WHAT NEEDS TO BE DONE:
Which lines below hold the word "được"? Copy all of them.

Segment Open

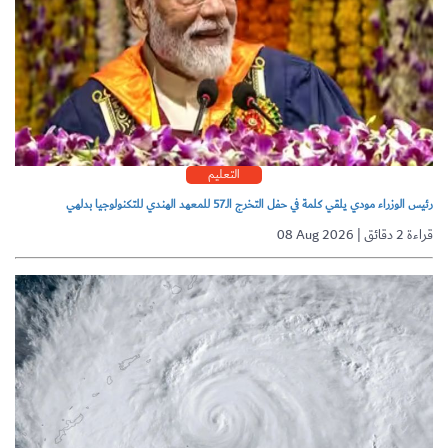
التعليم
رئيس الوزراء مودي يلقي كلمة في حفل التخرج الـ57 للمعهد الهندي للتكنولوجيا بدلهي
08 Aug 2026 | قراءة 2 دقائق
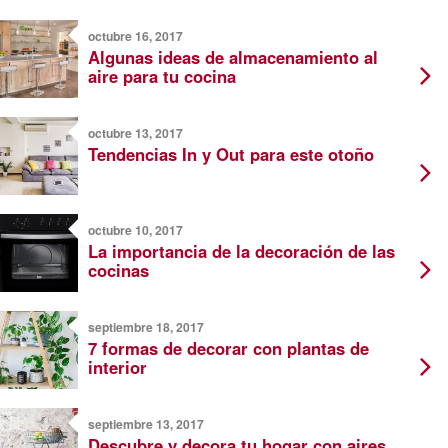
octubre 16, 2017
Algunas ideas de almacenamiento al
aire para tu cocina
octubre 13, 2017
Tendencias In y Out para este otoño
octubre 10, 2017
La importancia de la decoración de las
cocinas
septiembre 18, 2017
7 formas de decorar con plantas de
interior
septiembre 13, 2017
Descubre y decora tu hogar con aires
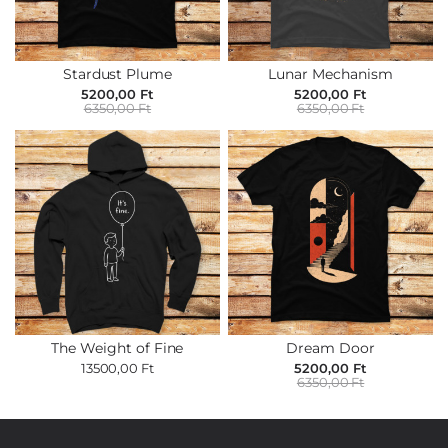
Stardust Plume
Lunar Mechanism
5200,00 Ft
5200,00 Ft
6350,00 Ft
6350,00 Ft
The Weight of Fine
Dream Door
13500,00 Ft
5200,00 Ft
6350,00 Ft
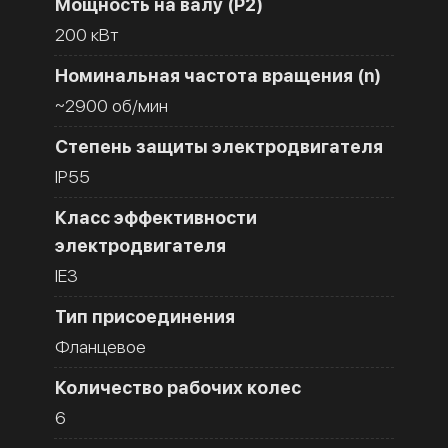
Мощность на валу (Р2)
200 кВт
Номинальная частота вращения (n)
~2900 об/мин
Степень защиты электродвигателя
IP55
Класс эффективности
электродвигателя
IE3
Тип присоединения
Фланцевое
Количество рабочих колес
6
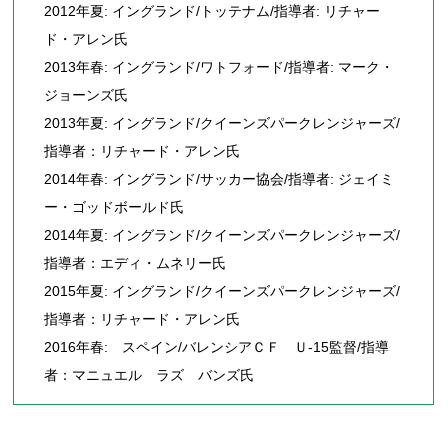
2012年夏: イングランド/トッテナム/指導者: リチャー
ド・アレン氏
2013年春: イングランド/ワトフォード/指導者: マーク・
ジョーンズ氏
2013年夏: イングランド/クイーンズパークレンジャーズ/
指導者：リチャード・アレン氏
2014年春: イングランド/サッカー協会/指導者: ジェイミ
ー・ゴッドボールド氏
2014年夏: イングランド/クイーンズパークレンジャーズ/
指導者：エディ・ムネリー氏
2015年夏: イングランド/クイーンズパークレンジャーズ/
指導者：リチャード・アレン氏
2016年春: スペイン/バレンシアＣＦ Ｕ-15監督/指導
者：マニュエル ラズ バンズ氏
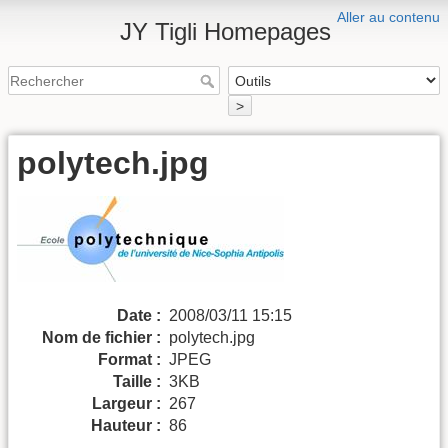
Aller au contenu
JY Tigli Homepages
>
polytech.jpg
Date :
2008/03/11 15:15
Nom de fichier :
polytech.jpg
Format :
JPEG
Taille :
3KB
Largeur :
267
Hauteur :
86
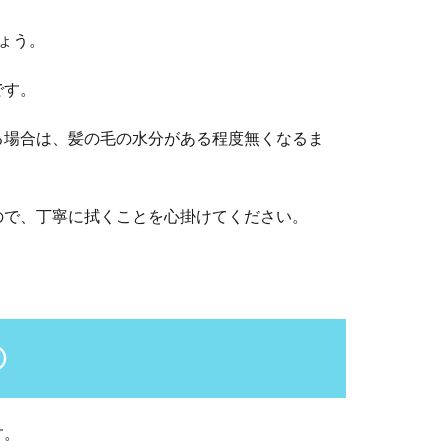
ょう。
です。
る場合は、髪の毛の水分がある程度無くなるま
ので、丁寧に拭くことを心掛けてください。
②
す。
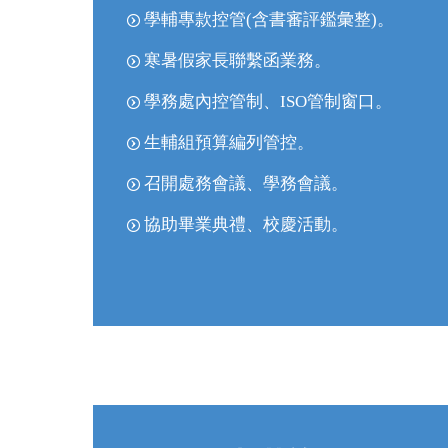
學輔專款控管(含書審評鑑彙整)
。
寒暑假家長聯繫函業務
。
學務處內控管制、ISO管制窗口
。
生輔組預算編列管控
。
召開處務會議、學務會議
。
協助畢業典禮、校慶活動
。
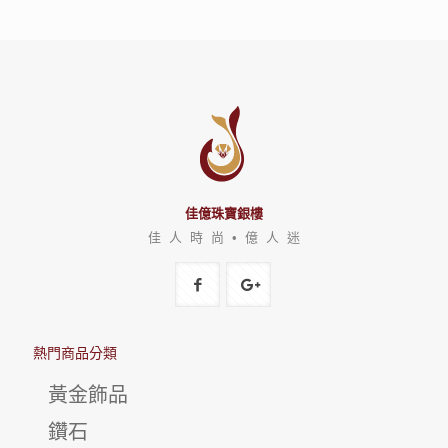
佳億珠寶銀樓
佳 人 時 尚 • 億 人 迷
熱門商品分類
黃金飾品
鑽石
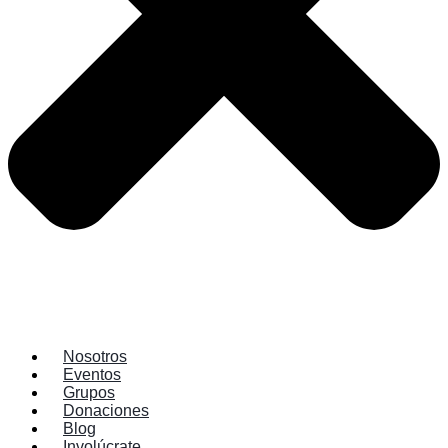
Nosotros
Eventos
Grupos
Donaciones
Blog
Involúcrate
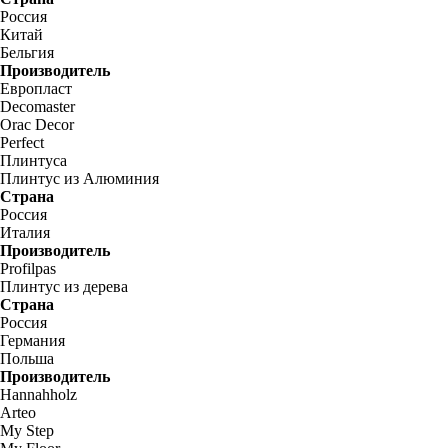
Россия
Китай
Бельгия
Производитель
Европласт
Decomaster
Orac Decor
Perfect
Плинтуса
Плинтус из Алюминия
Страна
Россия
Италия
Производитель
Profilpas
Плинтус из дерева
Страна
Россия
Германия
Польша
Производитель
Hannahholz
Arteo
My Step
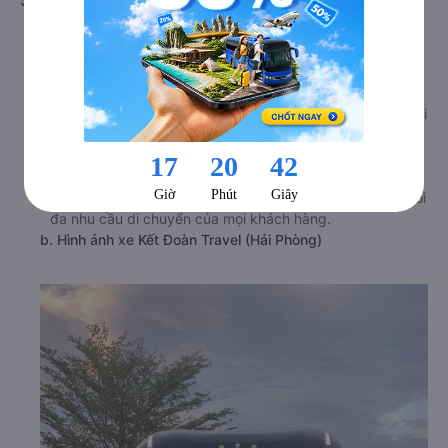
571 Đường Điện Biên Phủ (Bến xe Sapa mới)
a. Giới thiệu xe Kết Đoàn Travel (Hải Phòng)
Xe đi Văn Lâm - Hưng Yên từ Lào Cai gây ấn tượng với
nhiều hành khách với hệ thống xe chất lượng cao cấp
nhất trên thị trường. Không gian xe rộng rãi, thoải mái, nội
thất được thiết kế vô cùng hiện đại. Đảm bảo mang đến
cho hành khách những trải nghiệm thoải mái nhất. Kết
Đoàn Travel (Hải Phòng) phục vụ đa dạng dòng xe với
tần suất chuyến dày đặc, tự hào có thể đáp ứng được tối
đa nhu cầu di chuyển của mọi khách hàng.
b. Hình ảnh xe Kết Đoàn Travel (Hải Phòng)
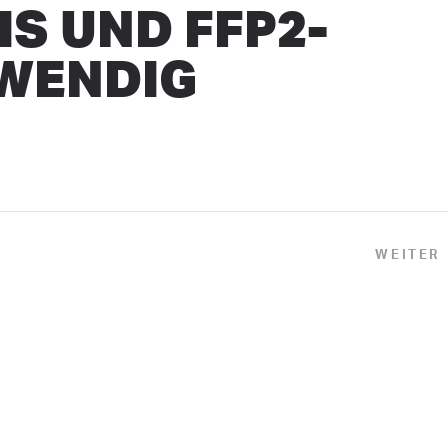
S UND FFP2-
WENDIG
WEITER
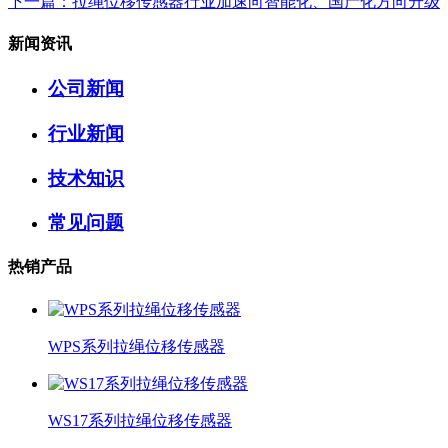
下一篇
：拉绳位移传感器行业加速向智能化、国产化方向升级
新闻资讯
公司新闻
行业新闻
技术知识
常见问题
热销产品
WPS系列拉绳位移传感器
WS17系列拉绳位移传感器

Segment Closed

REPLY:
thất được thiết kế vô cùng hiện đại. Đảm bảo mang đến
tần suất chuyến dày đặc, tự hào có thể đáp ứng được tối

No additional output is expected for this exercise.